Consultation is under way on expansion plans and changes to priority areas which would guarantee places for some local children at the highly-rated school.
But other prospective parents such as Ambrose and Lynsey Griffiths fear they could be barred from access to the school, which is just a stone’s throw from their door.
They chose their five-bedroom house in Gilstead Court so their daughter Megan, two, could go to Eldwick Primary, and now they have a second child, son Tyler, aged six months.
“It’s literally round the corner and only three minutes’ walk,” said Mr Griffiths, 33, a business development manager for British Gas.
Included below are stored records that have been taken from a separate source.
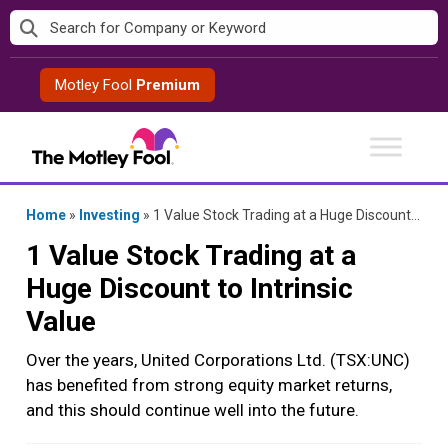
Skip
to
content
Motley Fool
Premium
Home
»
Investing
»
1 Value Stock Trading at a Huge Discount to Intrinsic Value
1 Value Stock Trading at a
Huge Discount to Intrinsic
Value
Over the years, United Corporations Ltd. (TSX:UNC)
has benefited from strong equity market returns,
and this should continue well into the future.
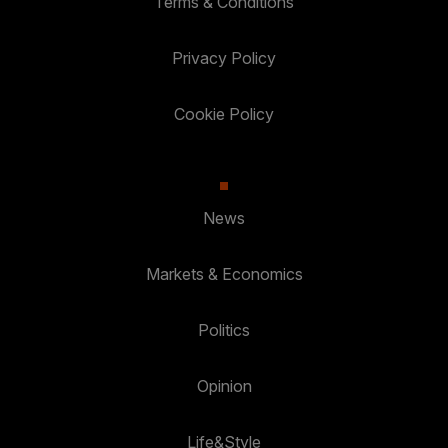
Terms & Conditions
Privacy Policy
Cookie Policy
News
Markets & Economics
Politics
Opinion
Life&Style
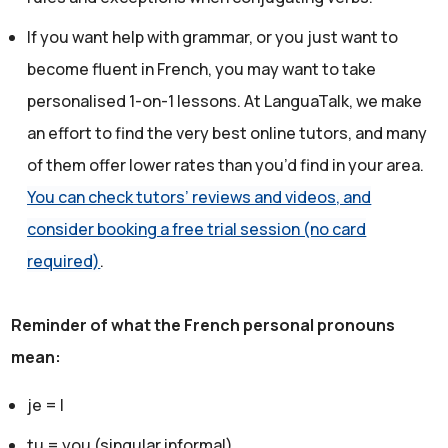
If you want help with grammar, or you just want to
become fluent in French, you may want to take
personalised 1-on-1 lessons. At LanguaTalk, we make
an effort to find the very best online tutors, and many
of them offer lower rates than you’d find in your area.
You can check tutors’ reviews and videos, and
consider booking a free trial session (no card
required)
.
Reminder of what the French personal pronouns
mean:
je = I
tu = you (singular informal)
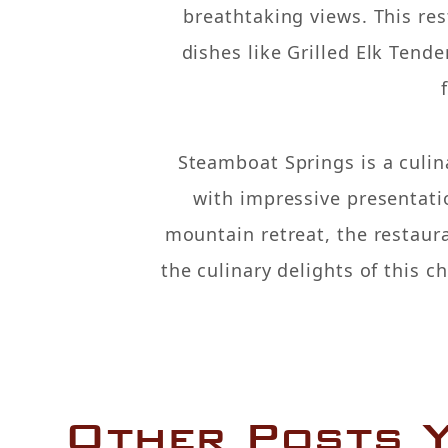
breathtaking views. This re
dishes like Grilled Elk Tend
Steamboat Springs is a culin
with impressive presentatio
mountain retreat, the restaur
the culinary delights of this 
Other Posts Y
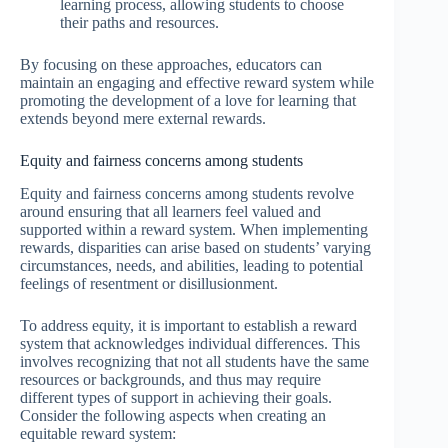
learning process, allowing students to choose
their paths and resources.
By focusing on these approaches, educators can
maintain an engaging and effective reward system while
promoting the development of a love for learning that
extends beyond mere external rewards.
Equity and fairness concerns among students
Equity and fairness concerns among students revolve
around ensuring that all learners feel valued and
supported within a reward system. When implementing
rewards, disparities can arise based on students’ varying
circumstances, needs, and abilities, leading to potential
feelings of resentment or disillusionment.
To address equity, it is important to establish a reward
system that acknowledges individual differences. This
involves recognizing that not all students have the same
resources or backgrounds, and thus may require
different types of support in achieving their goals.
Consider the following aspects when creating an
equitable reward system:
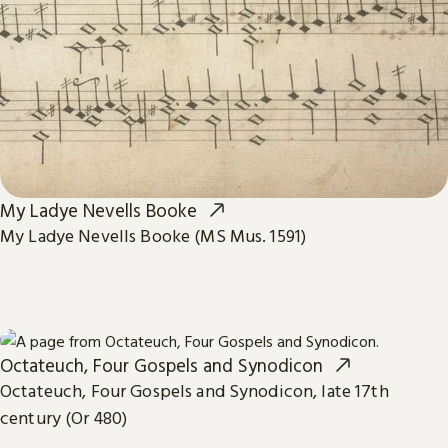
My Ladye Nevells Booke
My Ladye Nevells Booke (MS Mus. 1591)
Octateuch, Four Gospels and Synodicon
Octateuch, Four Gospels and Synodicon, late 17th
century (Or 480)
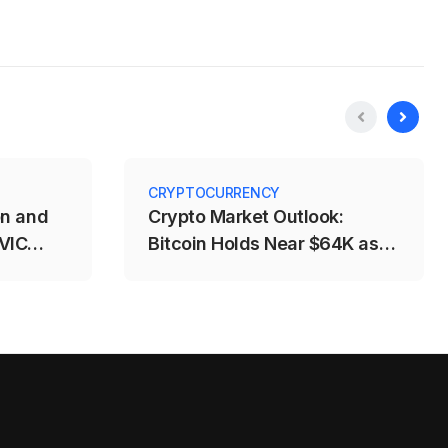
CRYPTOCURRENCY
on and
Crypto Market Outlook:
 VIC
Bitcoin Holds Near $64K as
%
Fed and CLARITY Risks
Weigh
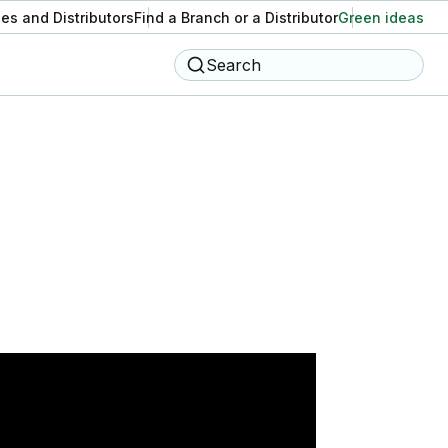
es and Distributors
Find a Branch or a Distributor
Green ideas
Search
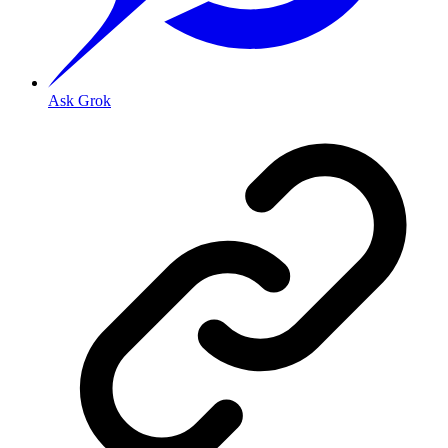
Ask Grok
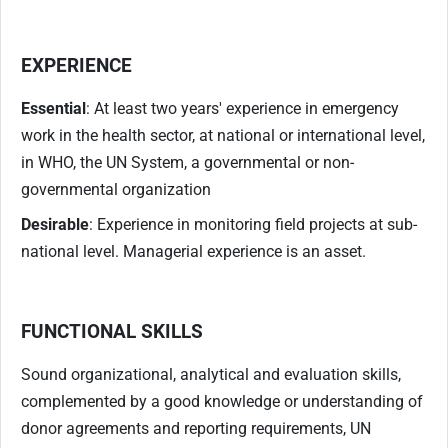
EXPERIENCE
Essential
: At least two years' experience in emergency
work in the health sector, at national or international level,
in WHO, the UN System, a governmental or non-
governmental organization
Desirable
: Experience in monitoring field projects at sub-
national level. Managerial experience is an asset.
FUNCTIONAL SKILLS
Sound organizational, analytical and evaluation skills,
complemented by a good knowledge or understanding of
donor agreements and reporting requirements, UN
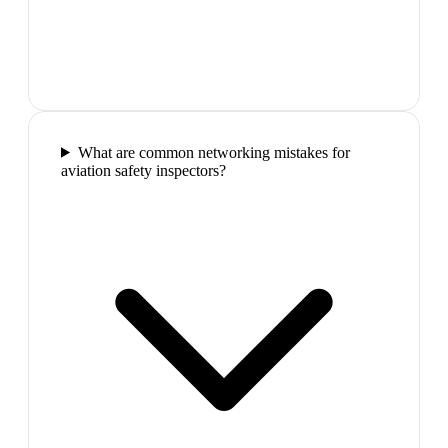
What are common networking mistakes for
aviation safety inspectors?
“That was the main reason we moved here in 2010 and suddenly we might be out of the catchment area,” said Mr Griffiths.
Gilstead Court is on the cut-off line of the proposed, smaller area for priority pupils.
“We would have to try and get into Trinity Primary, down a one-in-seven hill to Bingley and across the dual carriageway. It would mean at least a ten-minute drive each way,” said Mrs Griffiths, 31, a business analyst for Hallmark Cards in Bradford.
Mr Griffiths has written to Bradford Council’s School Organisation and Place Planning department to object to the boundary changes.
The closing date for objections is Friday, February 1.
Bingley councillor David Heseltine (Con) said he was strongly opposed to altering the catchment area.
Conservative education spokesman Roger L’Amie (Baildon, Con) said he would take up the matter with council officers.
Executive member for Children and Young People’s Services, Coun Ralph Berry, said hopes of expanding schools to cater for all needs had been hit by cuts in capital spending.
“We are consulting on Eldwick as we’ve got to balance things to produce a reasonable scheme. I shall be making sure the officers look into all of this,” he said.